Theoretical Study on the Mechanisms and Kinetics of Atmospheric Oxidation of Tetrafluoropropyne and Its Analogues.

Tetrafluoropropyne (C 3 F 4 ) is a potential dielectric in various electrical insulating equipment to replace the most potent industrial greenhouse gas, sulfur hexafluoride. Atmospheric oxidation of C 3 F 4 by OH radicals in the presence of molecular O 2 has been investigated theoretically in order to clarify the lifetime and degradation products at mechanistic and kinetic aspects. Energetic minimum-energy pathways for the C 3 F 4 + OH/O 2 reactions were calculated in detail using various theoretical methods including density functional M06-2X and CCSD for geometries, CBS-QB3, CCSD(T), and multireference RS2 with extrapolation to the complete basis-set limit for energies. It has been demonstrated that the C 3 F 4 + OH reaction takes place via the bifurcated C-O addition/elimination routes leading to CF 3 C(OH)═CF and CF 3 C═C(OH)F radical adducts, where the latter is more preferable in view of the difference in barrier heights (1.3 vs 0.3 kcal/mol), followed by H-migration, HF-elimination, and C-C and C-F bond fission.

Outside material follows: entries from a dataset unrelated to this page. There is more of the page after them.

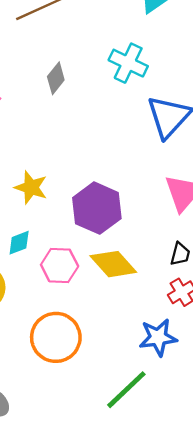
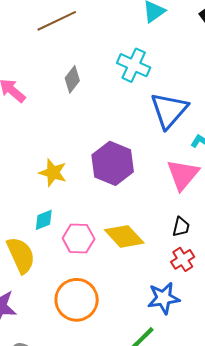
purple hexagon: (97, 208) -> (113, 163), moved

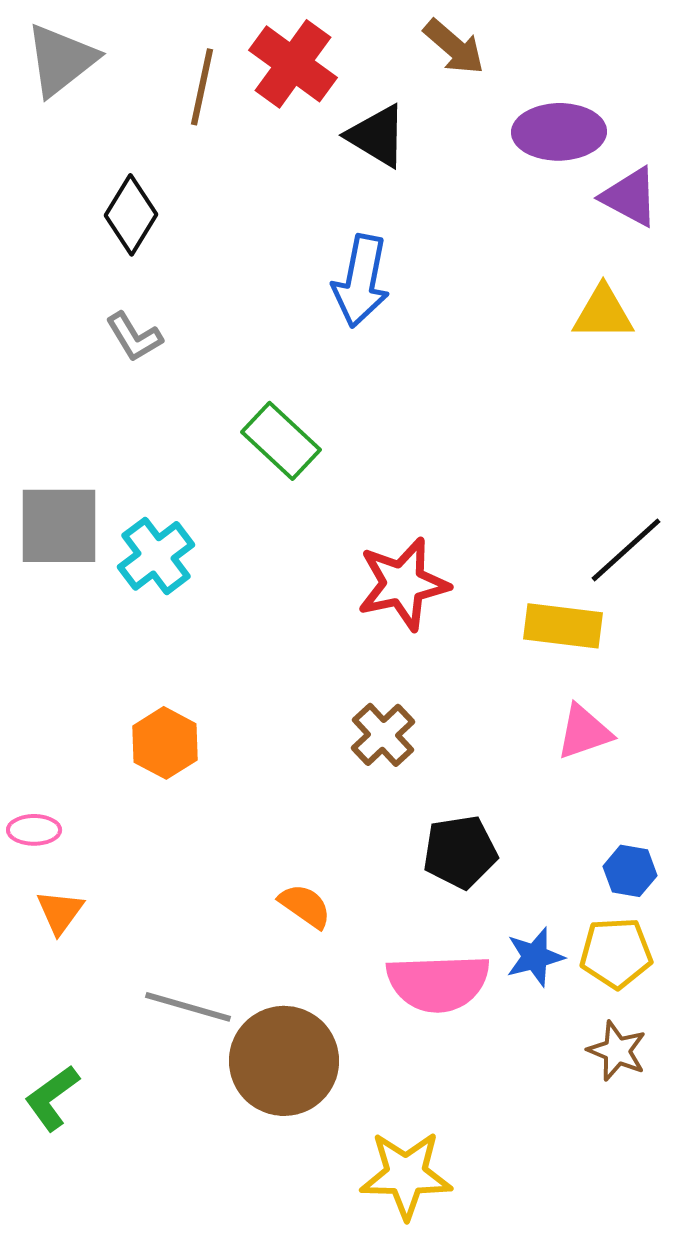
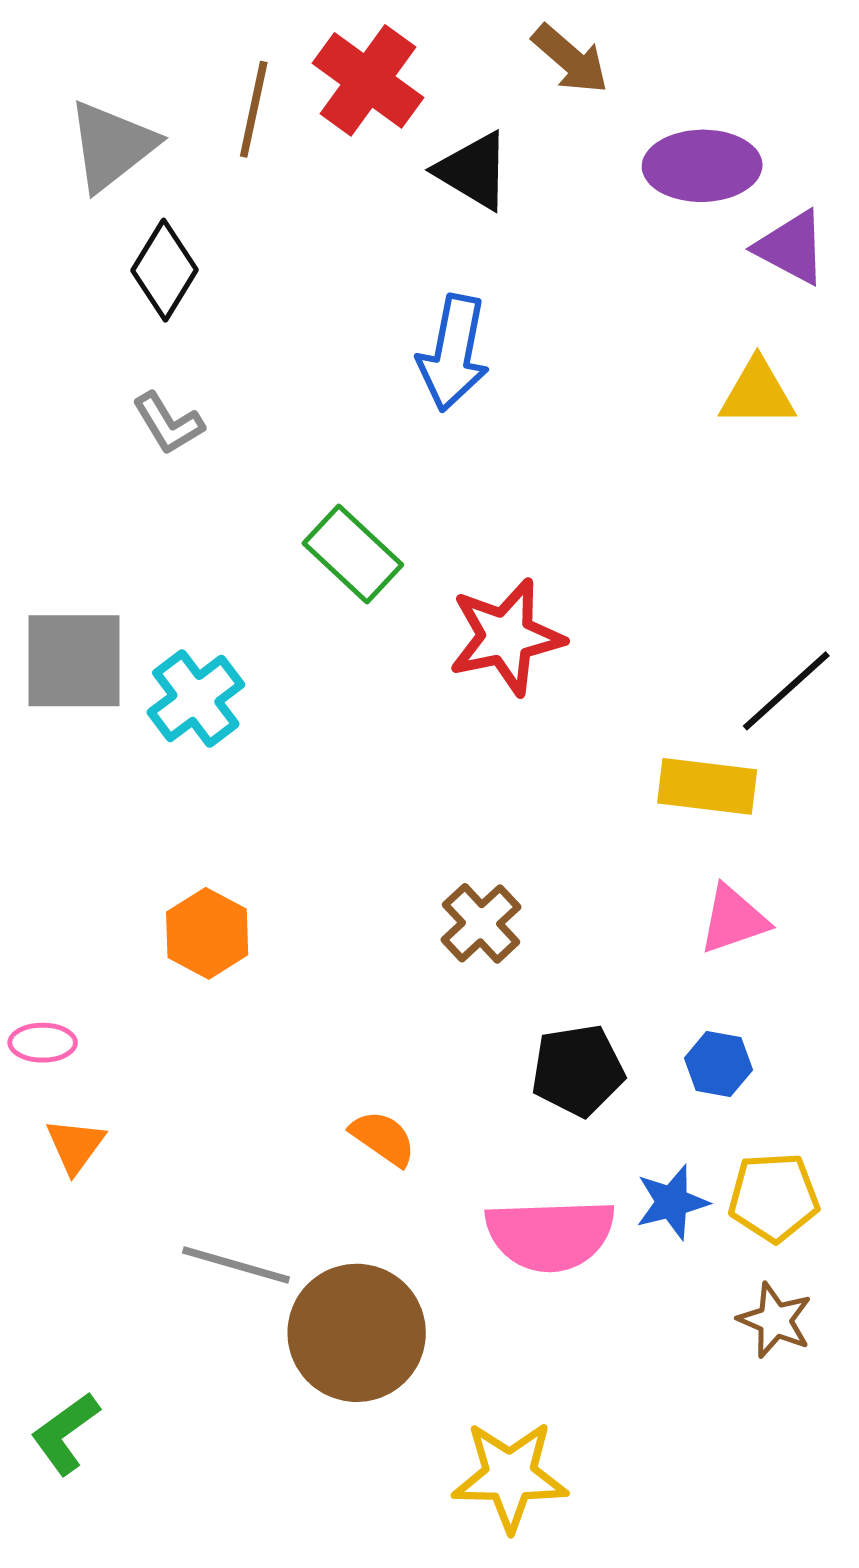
gray triangle: (61, 60) -> (112, 146), moved
red star: (403, 584) -> (506, 637), moved
blue hexagon: (630, 871) -> (718, 1064), moved
green L-shape: (52, 1098) -> (65, 1433), moved

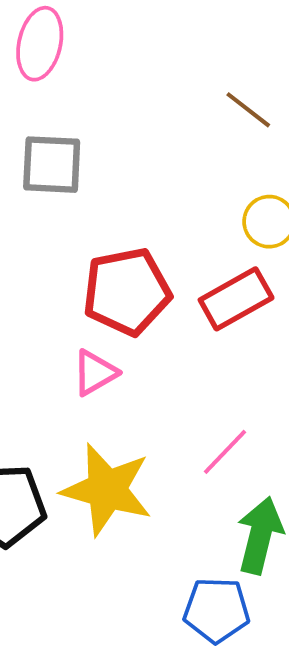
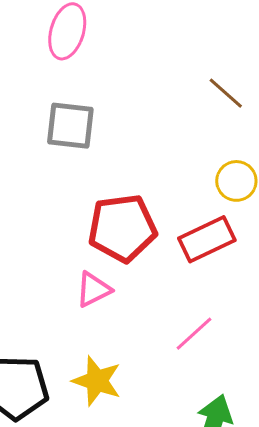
pink line: (225, 452) -> (194, 334), moved
yellow star: (107, 490) -> (97, 381), size x0.7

The atmospheric lifetime of C 3 F 4 was estimated to be about 13 days, which is indicative of a very short-lived substance in the atmosphere. Further degradation of the energy-rich C 3 F 4 OH* intermediates by O 2 takes place spontaneously in view of the successive barrier-free and highly exothermic pathways, producing a variety of fluorinated acids, anhydrides, biacetyls, and regenerating OH radicals. For comparison, the reactions of C 3 H 4 , CF 3 CCH, and CH 3 CCF with OH radicals were examined to clarify the F-substitution effect. It is revealed that the reactivity of fluoropropynes could be either reduced by CF 3 or enhanced by atomic F attached to the acetylenic carbon. The present work provides a fundamental understanding of the reactions of fluoroalkynes with OH/O 2 . The use of C 3 F 4 as a promising eco-friendly gaseous dielectric alternative to SF 6 has been supported.